A signal’s current value can change when

  • somebody calls an update operation on a Var, or
  • the value of a dependent signal changes

Propagating requires a more refined implementation of computeValue:

protected def computeValue(): Unit = {
    val newValue = caller.withValue(this)(myExpr())
    if (myValue != newValue) {
        myValue = newValue            // assign the newValue to myValue
        val obs = observers           // take the observers into a local value obs
        observers = Set()             // clear the set of observers
        obs.foreach(_.computeValue()) // do a compute value for each observer
    }
}

Handling NoSignal

computeValue needs to be disabled for NoSignal because we cannot evaluate an expression of type Nothing:

object NoSignal extends Signal[Nothing](???) {
     override def computeValue() = ()
}

Handling Vars

Recall that Var is a Signal which can be updated by the client program. In fact, all necessary functionality is already present in class Signal; we just need to expose it:

class Var[T](expr: => T) extends Signal[T](expr) {
    override def update(expr: => T): Unit = super.update(expr) // re use the same implementation, and expose it publicly
}
object Var {
    def apply[T](expr: => T) = new Var(expr)
}

Discussion

Our implementation of FRP is quite stunning in its simplicity. But you might argue that it is too simplistic.
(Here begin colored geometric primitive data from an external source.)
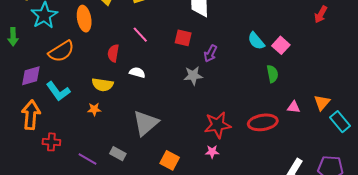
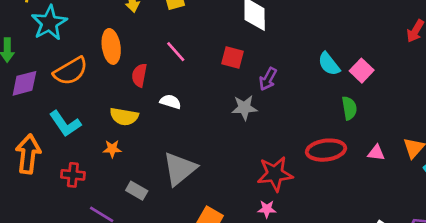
orange ellipse: (84, 19) -> (111, 46), moved
purple diamond: (31, 76) -> (24, 83), moved
red ellipse: (263, 122) -> (326, 150), moved
red cross: (51, 142) -> (73, 175), moved
gray rectangle: (118, 154) -> (137, 191), moved

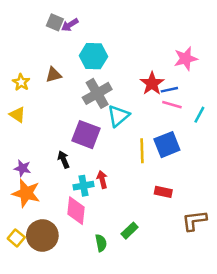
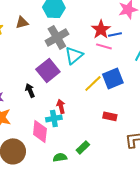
pink line: (172, 105) -> (104, 46), moved
purple square: (86, 135) -> (48, 70), turned 30
yellow line: (142, 151) -> (93, 83), turned 48
cyan cross: (83, 186) -> (54, 118), moved
green semicircle: (101, 243) -> (60, 157), turned -88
In particular, it makes use of the worst kind of state: global state.

object Signal {
    val caller = new StackableVariable[Signal[_]](NoSignal) // accessed by all
    ...
}

One immediate problem is: What happens if we try to evaluate several signal expressions in parallel (in multiple threads, etc)?

  • The caller signal will become “garbled” by concurrent updates and may cause race conditions and unpredictable results.

Thread-Local State

One way to get around the problem of concurrent accesses to global state is to use synchronization.

But this blocks threads, can be slow, and can lead to deadlocks.

Another solution is to replace global state by thread-local state.

  • Thread-local state means that each thread accesses a separate copy of a variable.
  • It is supported in Scala through class scala.util.DynamicVariable.

Using Thread-Local State

The API of DynamicVariable matches the one of StackableVriable So we can simply swap it into our Signal implementation:

object Signal {
    val caller = new DynamicVariable[Signal[_]](NoSignal)
    ...
}

Disadvantages

Thread-local state still comes with a number of disadvantages:

  • Its imperative nature often produces hidden dependencies which are hard to manage.
  • Its implementation on the JDK involves a global hash table lookup, which can be a performance problem.
  • It does not play well in situations where threads are multiplexed between several tasks.

Another Solution: Implicit Parameters

A cleaner solution involves implicit parameters.

  • Instead of maintaining a thread-local variable, pass its current value into a signal expression as an implicit parameter.
  • This is purely functional.
  • In current Scala it requires more boilerplate than the thread-local solution.
  • Future versions of Scala might solve that problem

Summary

We have given a quick tour through functional reactive programming, with some usage examples and an implementation.

This is just a taster, there’s much more to be discovered in the field.

In particular,** we only covered one particular style of FRP: Discrete signals changed by events**. Some variants of FRP also treat continuous signals. Values in these systems are often computed by sampling (computed as needed instead of each possible time, with sufficient density) instead of event propagation.